Judge Eduardo Fontán Silva, in his decision released on Sept. 20, rejected the lawsuit brought forward by Juan Cotarelo García for alleged defamatory statements expressed by deceased author Pablo Lizcano. The writer, in his book titled “The 1956 generation: College Students against Franco,” first published in 1981, quoted press reports from that era stating that the plaintiff’s mother, who passed away in 2002, had an affair with an infamous chief of police during the Franco dictatorship.
The lawsuit was filed in February 2008, two years after Leer Magazine’s publishing arm, Leer/Documentos, published a second edition identical to the original one. The plaintiff demanded 100,000 euros in reparations, the publication of the sentence in four different newspapers and the recall of the book.
Invoking the 1966 Press Law – still in force even though it dates back to Franco’s Spain – Cotarelo demanded sanctions against the author’s widow, Rosa Montero, and against the publishing house, taking advantage of the law’s abusive “cascade effect.”
The plaintiff, however, waited for almost three decades after the original edition was published to sue the defendants and did not take advantage of the author’s offer to correct any possible mistakes before the second edition was released. Also, he invoked one of the most backward and repressive laws in Spanish legislation.
In his decision, Judge Fontán Silva rejected the lawsuit because the statute of limitations had expired 27 years after the first original edition was published.
“Our Committee believes the lawsuit is not the only thing that has expired but also the very law that was used to try to silence Leer Magazine,” said Javier Sierra, WPFC-FH’s Projects Director. “The 1966 Press Law, also known as Franco’s Press Law, is a repressive statute created in a repressive time that ignores the most basic international postulates of press freedom.”
The 1966 Press Law – as well as the 1982 Honor, Privacy and Right to a Respectful Image Law – stain the Spanish society’s exemplary democratic advances by impeding the free flow of ideas and thoughts. They also foster self-censorship among journalists and authors who fear being forced to pay devastating fines because of just doing their jobs.
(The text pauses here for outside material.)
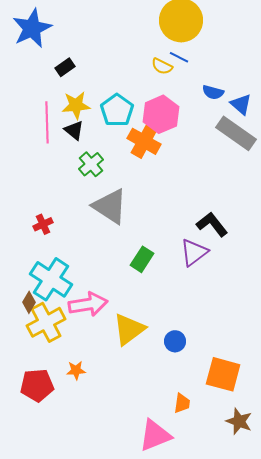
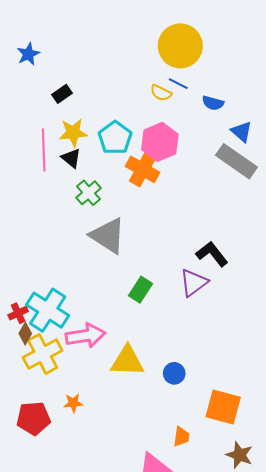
blue star: (32, 28) -> (28, 54), size x0.6
blue semicircle: (213, 92) -> (213, 103), moved
red cross: (43, 224) -> (18, 313), moved
yellow triangle: (129, 329) -> (127, 361), turned 39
These two laws were also invoked in 1995 to indict José Luis Gutiérrez, the current editor of Leer Magazine, for alleged crimes against the honor of the King of Morocco. The Moroccan Crown brought the charges forward because of an article published in the no longer existing Diario 16 newspaper, of which Gutiérrez was editor-in-chief. The lawsuit cost him 14 years of unjust judicial harassment that culminated last year when the European Court of Human Rights ruled that the Spanish state had violated Gutiérrez’s fundamental rights.
The Committee, therefore, urges Spanish lawmakers to abrogate these two statutes to bring the country’s legislation up to international press freedom standards and to provide an example to the many other nations that preserve these kinds of repressive laws in their books.